HP Promotes Print with ‘Get Real’ Campaign

Designed to promote print – in particular printed photos and books – HP Inc. today launched a new campaign called “Get Real.”

The firm also released a new survey that indicates respondents value physical mementos – including printed photos – more than digital entertainment. Specifically:

71 percent of Americans are more willing to give up the Netflix video-streaming service for the rest of their lives rather give up a photo album of family photos; 74 percent would also give up going to the gym; 72 percent would give up social media; and 73 percent would give up alcohol for a photo album of family photos.

Printed Books Preferred

HP notes that “Despite our increasingly digital world, people are returning to and appreciate real things,” with the survey indicating that 65 percent of Americans still prefer printed books to audio and e-books, according to data from Vrge Strategies. HP also noted that there an 8 percent sales growth of vinyl records in 2018, according to the RIAA 2018 Year-end music industry revenue report, and 28 percent decrease in digital download sales according to Pew Research.

Worry among Parents

The survey also indicated that parents are worried about their children’s digital screen time versus “real life” experience:

  • 61 percent worry about the effect of screen time on their children’s social skills.
  • 58 percent worry screen time will affect their children’s ability to develop critical skills.
  • 64 percent  limit their child’s screen time so they can appreciate real-life experiences.

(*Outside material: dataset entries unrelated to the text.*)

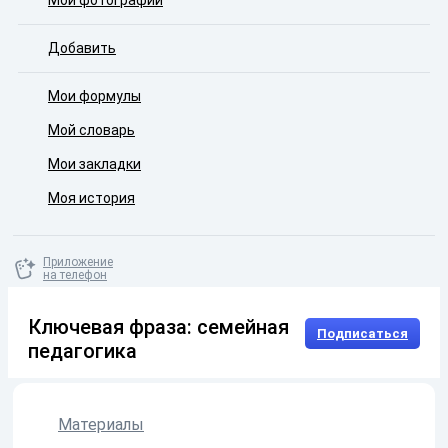
Мои фотографии
Добавить
Мои формулы
Мой словарь
Мои закладки
Моя история
Приложение
на телефон
Ключевая фраза: семейная
Подписаться
педагогика
Материалы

Deepak Masand, global head of Print Marketing, HP Inc., commented:  “Our insights tell us today’s connected world can feel more disconnected than ever – and people are hungry for real things to hold on to. The Get Real campaign was built on a cultural truth about our relationships with technology. We want to encourage the imagination and inventiveness that comes from a healthy balance between our digital and physical worlds.”

Our Take

Overall, HP makes some great points about how social media and excessive “screen time” can have very negative effects (including some research showing shortening of people’s attention spans – see here for more). At this point, though, we can’t put the toothpaste back in the tube and make any of this go away.

That said, one thing that stands out is that consumers still seem to prefer printed books versus ebooks. For instance, Inc. notes that according to The Wall Street Journal, U.S. sales of traditional print books rose by 5 percent in 2016, while sales of ebooks plunged by 17 percent. Meanwhile, printed book sales were up 1.3 percent in 2018, according to Retail Dive. That’s reassuring news for sellers of production-printer equipment for books, magazines, etc., like HP Inc.